I microfoni incorporati, che percepiscono le conversazioni circostanti fino a 5 metri di distanza, catturano il parlato e lo trasformano in sottotitoli proiettati direttamente sul vetro degli occhiali. Praticamente, potreste capire cosa dicono quei turisti tedeschi seduti al tavolino vicino al vostro in quel bar di Piazza Navona o chiedere informazioni precise a un passante a Tokyo senza panico linguistico. E già qui si inizia a intravedere un non banale nodo privacy. Ma proseguiamo.

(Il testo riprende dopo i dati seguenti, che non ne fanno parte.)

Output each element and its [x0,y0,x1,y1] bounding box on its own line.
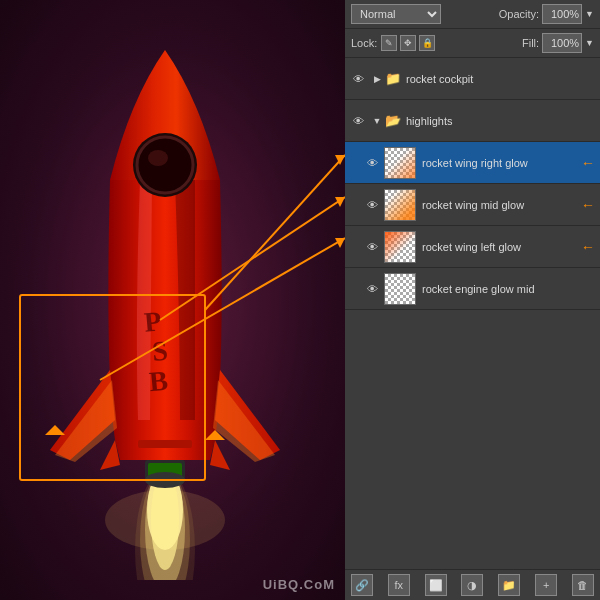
mask-btn[interactable]: ⬜ [425,574,447,596]
opacity-group: Opacity: ▼ [499,4,594,24]
svg-marker-26 [45,425,65,435]
svg-marker-27 [205,430,225,440]
svg-line-20 [205,155,345,310]
main-container: P S B [0,0,600,600]
opacity-input[interactable] [542,4,582,24]
thumbnail-wing-right [384,147,416,179]
svg-line-22 [160,197,345,320]
layer-item-wing-mid[interactable]: 👁 rocket wing mid glow ← [345,184,600,226]
visibility-btn-engine-glow[interactable]: 👁 [363,280,381,298]
fill-label: Fill: [522,37,539,49]
folder-icon-cockpit: 📁 [384,70,402,88]
visibility-btn-wing-mid[interactable]: 👁 [363,196,381,214]
layer-item-engine-glow[interactable]: 👁 rocket engine glow mid [345,268,600,310]
layers-panel: Normal Opacity: ▼ Lock: ✎ ✥ 🔒 Fill: ▼ [345,0,600,600]
visibility-btn-wing-left[interactable]: 👁 [363,238,381,256]
svg-rect-19 [20,295,205,480]
fill-input[interactable] [542,33,582,53]
arrow-wing-mid: ← [580,197,596,213]
layer-item-rocket-cockpit[interactable]: 👁 ▶ 📁 rocket cockpit [345,58,600,100]
thumbnail-wing-mid [384,189,416,221]
delete-layer-btn[interactable]: 🗑 [572,574,594,596]
watermark: UiBQ.CoM [263,577,335,592]
lock-row: Lock: ✎ ✥ 🔒 Fill: ▼ [345,29,600,58]
adjustment-btn[interactable]: ◑ [461,574,483,596]
blend-mode-select[interactable]: Normal [351,4,441,24]
opacity-label: Opacity: [499,8,539,20]
arrow-wing-left: ← [580,239,596,255]
lock-all-btn[interactable]: 🔒 [419,35,435,51]
opacity-arrow[interactable]: ▼ [585,9,594,19]
expand-btn-cockpit[interactable]: ▶ [370,72,384,86]
fill-group: Fill: ▼ [522,33,594,53]
layer-name-highlights: highlights [406,115,596,127]
svg-line-24 [100,238,345,380]
new-layer-btn[interactable]: + [535,574,557,596]
layer-name-wing-right: rocket wing right glow [422,157,596,169]
new-group-btn[interactable]: 📁 [498,574,520,596]
layer-list[interactable]: 👁 ▶ 📁 rocket cockpit 👁 ▼ 📂 highlights 👁 [345,58,600,569]
layer-item-wing-left[interactable]: 👁 rocket wing left glow ← [345,226,600,268]
lock-position-btn[interactable]: ✥ [400,35,416,51]
arrow-wing-right: ← [580,155,596,171]
panel-topbar: Normal Opacity: ▼ [345,0,600,29]
visibility-btn-cockpit[interactable]: 👁 [349,70,367,88]
layer-name-wing-mid: rocket wing mid glow [422,199,596,211]
visibility-btn-highlights[interactable]: 👁 [349,112,367,130]
layer-name-wing-left: rocket wing left glow [422,241,596,253]
lock-pixel-btn[interactable]: ✎ [381,35,397,51]
layer-item-wing-right[interactable]: 👁 rocket wing right glow ← [345,142,600,184]
thumbnail-engine-glow [384,273,416,305]
layer-name-engine-glow: rocket engine glow mid [422,283,596,295]
expand-btn-highlights[interactable]: ▼ [370,114,384,128]
folder-icon-highlights: 📂 [384,112,402,130]
fill-arrow[interactable]: ▼ [585,38,594,48]
thumbnail-wing-left [384,231,416,263]
lock-label: Lock: [351,37,377,49]
link-layers-btn[interactable]: 🔗 [351,574,373,596]
annotation-overlay [0,0,345,600]
lock-icons: ✎ ✥ 🔒 [381,35,435,51]
layer-item-highlights[interactable]: 👁 ▼ 📂 highlights [345,100,600,142]
fx-btn[interactable]: fx [388,574,410,596]
layer-name-cockpit: rocket cockpit [406,73,596,85]
canvas-area: P S B [0,0,345,600]
panel-bottom: 🔗 fx ⬜ ◑ 📁 + 🗑 [345,569,600,600]
visibility-btn-wing-right[interactable]: 👁 [363,154,381,172]
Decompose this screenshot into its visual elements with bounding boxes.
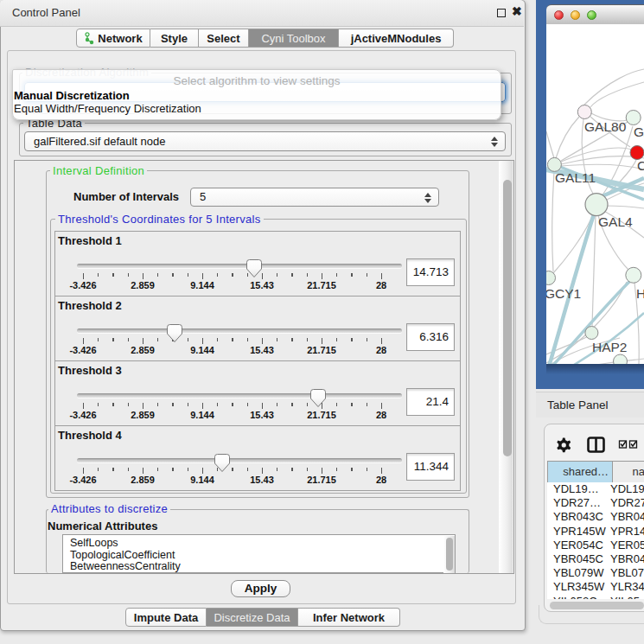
svg-text:GAL11: GAL11 bbox=[555, 170, 596, 185]
svg-text:GAL80: GAL80 bbox=[584, 119, 627, 134]
svg-text:C: C bbox=[637, 158, 644, 173]
svg-text:HAP2: HAP2 bbox=[592, 340, 628, 354]
svg-text:GCY1: GCY1 bbox=[546, 286, 581, 301]
svg-text:GAL4: GAL4 bbox=[598, 214, 633, 229]
svg-text:GA: GA bbox=[634, 124, 644, 139]
svg-text:HA: HA bbox=[636, 286, 644, 301]
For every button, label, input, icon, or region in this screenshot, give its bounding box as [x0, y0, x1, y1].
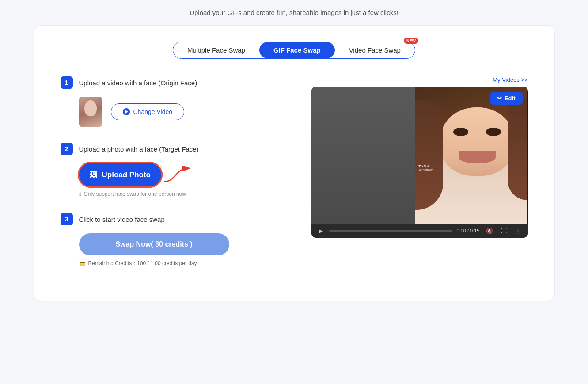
tiktok-watermark: TikTok @taronkaa — [418, 164, 433, 171]
step-1-badge: 1 — [61, 76, 73, 89]
left-panel: 1 Upload a video with a face (Origin Fac… — [61, 76, 290, 283]
left-eye — [453, 128, 468, 136]
content-area: 1 Upload a video with a face (Origin Fac… — [61, 76, 528, 283]
step-2-label: Upload a photo with a face (Target Face) — [79, 145, 199, 153]
video-left-half — [311, 87, 415, 224]
face-oval — [440, 107, 514, 176]
hair-left — [415, 100, 444, 210]
tabs-container: Multiple Face Swap GIF Face Swap Video F… — [173, 42, 415, 59]
scissors-icon: ✂ — [497, 95, 502, 102]
step-2-content: 🖼 Upload Photo — [61, 163, 290, 197]
right-eye — [486, 128, 501, 136]
tab-multiple-face-swap[interactable]: Multiple Face Swap — [173, 42, 259, 58]
support-note: ℹ Only support face swap for one person … — [79, 191, 290, 197]
red-arrow-indicator — [162, 166, 193, 184]
my-videos-link[interactable]: My Videos >> — [311, 76, 528, 83]
tiktok-username: @taronkaa — [418, 168, 433, 171]
page-wrapper: Upload your GIFs and create fun, shareab… — [0, 9, 588, 301]
step-3-content: Swap Now( 30 credits ) 💳 Remaining Credi… — [61, 233, 290, 267]
video-controls: ▶ 0:00 / 0:15 🔇 ⛶ ⋮ — [311, 224, 528, 238]
credits-icon: 💳 — [79, 261, 86, 267]
image-icon: 🖼 — [90, 170, 98, 179]
step-3-header: 3 Click to start video face swap — [61, 213, 290, 225]
video-thumbnail — [79, 97, 102, 127]
info-icon: ℹ — [79, 191, 81, 197]
video-player-container: ✂ Edit — [311, 87, 528, 238]
fullscreen-button[interactable]: ⛶ — [499, 227, 509, 234]
step-3-label: Click to start video face swap — [79, 216, 165, 223]
step-2-section: 2 Upload a photo with a face (Target Fac… — [61, 143, 290, 197]
step-2-header: 2 Upload a photo with a face (Target Fac… — [61, 143, 290, 155]
remaining-credits: 💳 Remaining Credits：100 / 1,00 credits p… — [79, 260, 290, 267]
thumbnail-image — [79, 97, 102, 127]
more-options-button[interactable]: ⋮ — [513, 228, 523, 234]
face-background: TikTok @taronkaa — [415, 87, 528, 224]
progress-bar[interactable] — [329, 230, 452, 232]
page-subtitle: Upload your GIFs and create fun, shareab… — [190, 9, 398, 16]
right-panel: My Videos >> ✂ Edit — [311, 76, 528, 283]
upload-photo-button[interactable]: 🖼 Upload Photo — [79, 163, 161, 186]
step-3-badge: 3 — [61, 213, 73, 225]
video-content: TikTok @taronkaa — [311, 87, 528, 224]
step-1-section: 1 Upload a video with a face (Origin Fac… — [61, 76, 290, 127]
step-1-content: Change Video — [61, 97, 290, 127]
step-1-header: 1 Upload a video with a face (Origin Fac… — [61, 76, 290, 89]
mute-button[interactable]: 🔇 — [484, 228, 495, 234]
time-display: 0:00 / 0:15 — [457, 228, 480, 233]
step-1-label: Upload a video with a face (Origin Face) — [79, 79, 197, 87]
play-button[interactable]: ▶ — [317, 228, 325, 234]
tabs-row: Multiple Face Swap GIF Face Swap Video F… — [61, 42, 528, 59]
tab-video-face-swap[interactable]: Video Face Swap NEW — [335, 42, 415, 58]
change-video-button[interactable]: Change Video — [111, 103, 184, 120]
swap-now-button[interactable]: Swap Now( 30 credits ) — [79, 233, 229, 255]
video-right-half: TikTok @taronkaa — [415, 87, 528, 224]
step-2-badge: 2 — [61, 143, 73, 155]
video-panel: My Videos >> ✂ Edit — [311, 76, 528, 238]
step-3-section: 3 Click to start video face swap Swap No… — [61, 213, 290, 267]
mouth — [459, 151, 496, 163]
video-display[interactable]: TikTok @taronkaa — [311, 87, 528, 224]
edit-button[interactable]: ✂ Edit — [490, 92, 523, 105]
main-card: Multiple Face Swap GIF Face Swap Video F… — [34, 25, 555, 301]
hair-right — [508, 98, 528, 201]
tiktok-logo: TikTok — [418, 164, 433, 168]
tab-gif-face-swap[interactable]: GIF Face Swap — [259, 42, 335, 58]
play-icon — [123, 108, 130, 115]
new-badge: NEW — [404, 38, 418, 44]
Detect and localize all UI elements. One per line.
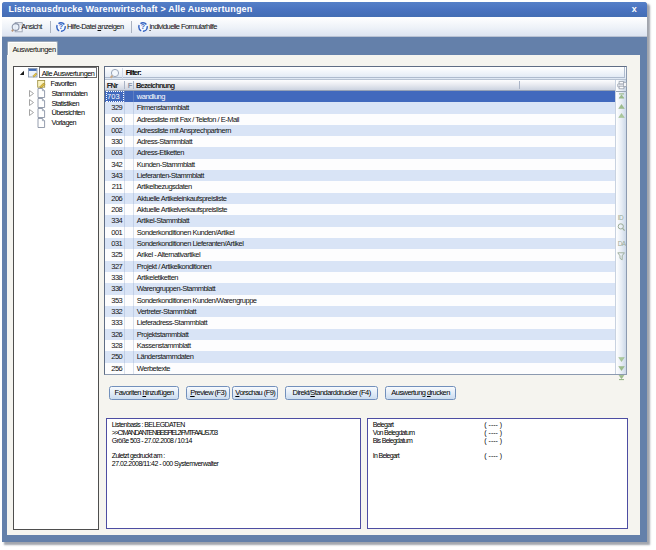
svg-text:?: ? [141, 23, 145, 30]
svg-text:?: ? [59, 23, 63, 30]
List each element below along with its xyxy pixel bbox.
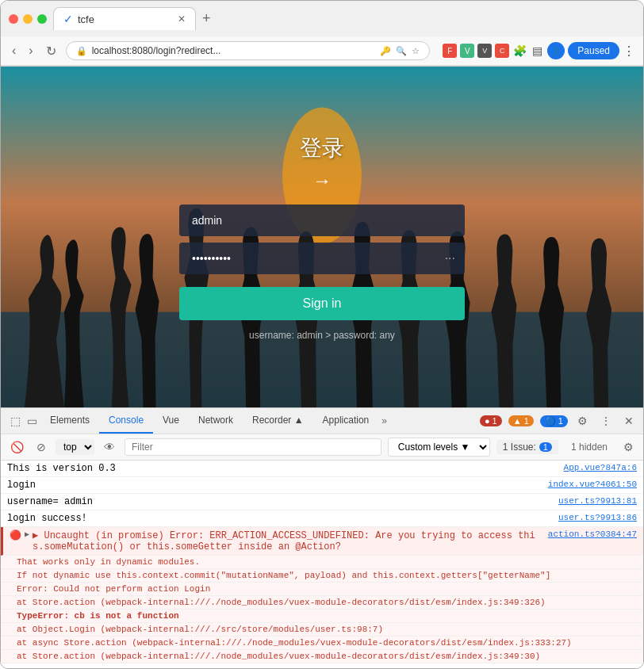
new-tab-button[interactable]: + [196,9,217,29]
console-line-text: This is version 0.3 [7,463,558,474]
minimize-button[interactable] [23,14,33,24]
tab-recorder[interactable]: Recorder ▲ [243,408,313,434]
console-line-source[interactable]: user.ts?9913:81 [552,496,637,506]
ext-puzzle[interactable]: 🧩 [512,44,527,58]
console-filter-input[interactable] [125,438,381,456]
console-line-text: username= admin [7,496,552,507]
eye-toggle-button[interactable]: 👁 [101,438,118,457]
error-detail-line: If not dynamic use this.context.commit("… [1,569,643,583]
error-main-text: ▶ Uncaught (in promise) Error: ERR_ACTIO… [33,529,542,552]
console-error-line: 🔴 ▶ ▶ Uncaught (in promise) Error: ERR_A… [1,527,643,556]
tab-network[interactable]: Network [189,408,243,434]
forward-button[interactable]: › [25,42,36,59]
error-detail-7: at async Store.action (webpack-internal:… [17,638,637,648]
console-filter-button[interactable]: ⊘ [33,438,49,457]
console-line-source[interactable]: index.vue?4061:50 [542,480,637,489]
password-wrapper: ··· [179,243,465,274]
error-detail-line: That works only in dynamic modules. [1,556,643,569]
console-toolbar: 🚫 ⊘ top 👁 Custom levels ▼ 1 Issue: 1 1 h… [1,434,643,461]
error-icon: 🔴 [10,529,21,541]
browser-tab[interactable]: ✓ tcfe ✕ [53,7,196,30]
ext-vuejs[interactable]: V [460,44,474,58]
ext-ext1[interactable]: V [477,44,492,58]
error-detail-3: Error: Could not perform action Login [17,584,637,594]
custom-levels-select[interactable]: Custom levels ▼ [388,438,490,457]
bookmark-icon: ☆ [412,46,420,56]
issues-count: 1 [539,442,552,452]
maximize-button[interactable] [37,14,47,24]
search-icon: 🔍 [396,46,407,56]
login-arrow: → [179,170,465,192]
url-text: localhost:8080/login?redirect... [92,45,376,56]
expand-arrow-icon[interactable]: ▶ [25,529,29,539]
execution-context-select[interactable]: top [56,439,94,455]
avatar-area: 👤 Paused [547,42,619,59]
sign-in-button[interactable]: Sign in [179,287,465,320]
console-line: login index.vue?4061:50 [1,477,643,494]
password-input[interactable] [179,243,465,274]
devtools-close-button[interactable]: ✕ [621,411,637,430]
tab-favicon: ✓ [63,13,73,25]
username-input[interactable] [179,205,465,236]
reload-button[interactable]: ↻ [43,42,59,60]
console-line: This is version 0.3 App.vue?847a:6 [1,461,643,477]
console-line: username= admin user.ts?9913:81 [1,494,643,510]
tab-application[interactable]: Application [313,408,379,434]
error-detail-line: TypeError: cb is not a function [1,610,643,623]
error-source[interactable]: action.ts?0384:47 [542,529,637,539]
devtools-tabs: ⬚ ▭ Elements Console Vue Network Recorde… [1,408,643,434]
devtools-inspect-button[interactable]: ⬚ [7,411,24,430]
error-detail-line: Error: Could not perform action Login [1,583,643,596]
error-detail-8: at Store.action (webpack-internal:///./n… [17,652,637,661]
tab-close-button[interactable]: ✕ [178,13,186,25]
tab-vue[interactable]: Vue [153,408,189,434]
error-detail-2: If not dynamic use this.context.commit("… [17,571,637,580]
browser-chrome: ✓ tcfe ✕ + ‹ › ↻ 🔒 localhost:8080/login?… [1,1,643,67]
password-toggle-icon[interactable]: ··· [445,251,455,266]
devtools-settings-button[interactable]: ⚙ [574,411,591,430]
issues-badge: 1 Issue: 1 [496,440,558,454]
console-settings-button[interactable]: ⚙ [620,438,637,457]
paused-button[interactable]: Paused [568,42,619,59]
ext-feedly[interactable]: F [443,44,457,58]
console-output: This is version 0.3 App.vue?847a:6 login… [1,461,643,669]
error-detail-5: TypeError: cb is not a function [17,611,637,621]
url-bar[interactable]: 🔒 localhost:8080/login?redirect... 🔑 🔍 ☆ [66,41,431,60]
devtools-device-button[interactable]: ▭ [24,411,40,430]
browser-nav: ‹ › ↻ 🔒 localhost:8080/login?redirect...… [1,36,643,66]
console-line-text: login [7,480,542,491]
error-detail-line: at async Store.action (webpack-internal:… [1,637,643,650]
browser-extensions: F V V C 🧩 ▤ 👤 Paused ⋮ [443,42,635,59]
more-tabs-button[interactable]: » [378,409,390,433]
issues-label: 1 Issue: [503,442,536,453]
console-clear-button[interactable]: 🚫 [7,438,27,457]
back-button[interactable]: ‹ [9,42,19,59]
error-count-badge: ● 1 [480,415,502,426]
console-line: login success! user.ts?9913:86 [1,510,643,527]
devtools-tabs-right: ● 1 ▲ 1 🔵 1 ⚙ ⋮ ✕ [480,411,637,430]
console-line-source[interactable]: user.ts?9913:86 [552,513,637,522]
login-container: 登录 → ··· Sign in username: admin > passw… [179,133,465,341]
error-detail-line: at Object.Login (webpack-internal:///./s… [1,623,643,637]
devtools-more-button[interactable]: ⋮ [597,411,615,430]
info-count-badge: 🔵 1 [540,415,568,427]
error-detail-1: That works only in dynamic modules. [17,557,637,567]
url-key-icon: 🔑 [380,46,391,56]
user-avatar[interactable]: 👤 [547,42,565,59]
ext-ext2[interactable]: C [495,44,509,58]
browser-menu-button[interactable]: ⋮ [623,44,635,59]
console-line-source[interactable]: App.vue?847a:6 [558,463,637,472]
tab-elements[interactable]: Elements [40,408,99,434]
url-lock-icon: 🔒 [76,46,87,56]
tab-title: tcfe [78,13,94,25]
ext-sidebar[interactable]: ▤ [530,44,544,58]
title-bar: ✓ tcfe ✕ + [1,1,643,36]
console-line-text: login success! [7,513,552,524]
tab-console[interactable]: Console [99,408,153,434]
login-hint: username: admin > password: any [179,330,465,341]
error-detail-6: at Object.Login (webpack-internal:///./s… [17,625,637,634]
login-title: 登录 [179,133,465,163]
close-button[interactable] [9,14,18,24]
error-detail-4: at Store.action (webpack-internal:///./n… [17,598,637,607]
hidden-count: 1 hidden [565,440,614,454]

Nei nostri test quotidiani gli occhiali hanno svolto il loro compito in maniera egregia. Chi viaggia spesso per lavoro e magari deve confrontarsi non soltanto con l’inglese troverà utile questo gadget che consente una traduzione istantanea del parlato altrui. Ovvio, se parlate con qualcuno quest’ultimo vedrà i riflessi dei prismi svelando il vostro trucco, ma a livello di visibilità è tutto molto miminal.
Interessante anche la funzione di navigazione, che sovrappone al campo visivo le indicazioni stradali: al posto di girare sempre con lo smartphone in mano e la testa china sullo schermo per non perdersi, nella lente è possibile farsi guidare dal controllo vocale e dalle frecce. Gli occhiali mostrano chiaramente dove girare e dove fermarsi, e lo fanno con discrezione, senza oscurare troppo la visuale. Per navigare nel menu visivo c’è inoltre la possibilità della funzione touch, con un tasto minimal sull’asta.

Un’altra chicca? Il teleprompter integrato. Non male per chi deve fare discorsi in pubblico o presentazioni e preferisce non perdere il contatto visivo con le persone. Insomma, un aiuto concreto per evitare di perdere il filo. Suggeriamo comunque di non ingannare chi è in ascolto e di segnalare il gadget che si indossa. Sicuro attirerà ancora di più l’attenzione su di voi.
Ma non è tutto rose e fiori. Un dubbio più che legittimo emerge quando si parla della capacità degli occhiali di “origliare” le conversazioni altrui. Resta la sensazione che questa funzione possa facilmente essere usata in modo non così innocente. La possibilità di ascoltare conversazioni private di sconosciuti attorno a voi, magari non consapevoli, può generare qualche disagio. Pensate di trovarvi in un caffè a Parigi e scoprire, involontariamente, che la coppia seduta accanto sta litigando sul serio per la casa al mare della suocera. Imbarazzante? Sicuramente sì.

C’è poi il tema non trascurabile del costo. Non sono bruscolini, soprattutto per un prodotto che potrebbe finire rapidamente nella categoria dei gadget “belli ma non indispensabili”. Chi viaggia molto per lavoro potrebbe considerarlo un investimento utile, magari risparmiando tempo e figuracce linguistiche. Chi invece pensa di usarlo solo per qualche vacanza o per sfoggiare tecnologia all’ultimo grido potrebbe trovarlo decisamente caro rispetto all’uso effettivo che ne farà.
Alla fine della giornata, gli AR Glasses di IMIKI rimangono un prodotto innovativo e decisamente intrigante, utile soprattutto per chi vive o lavora in ambienti internazionali e multilingua. Se poi diventeranno un must-have o un semplice capriccio tecnologico, lo decideranno solo il tempo (e il vostro portafoglio).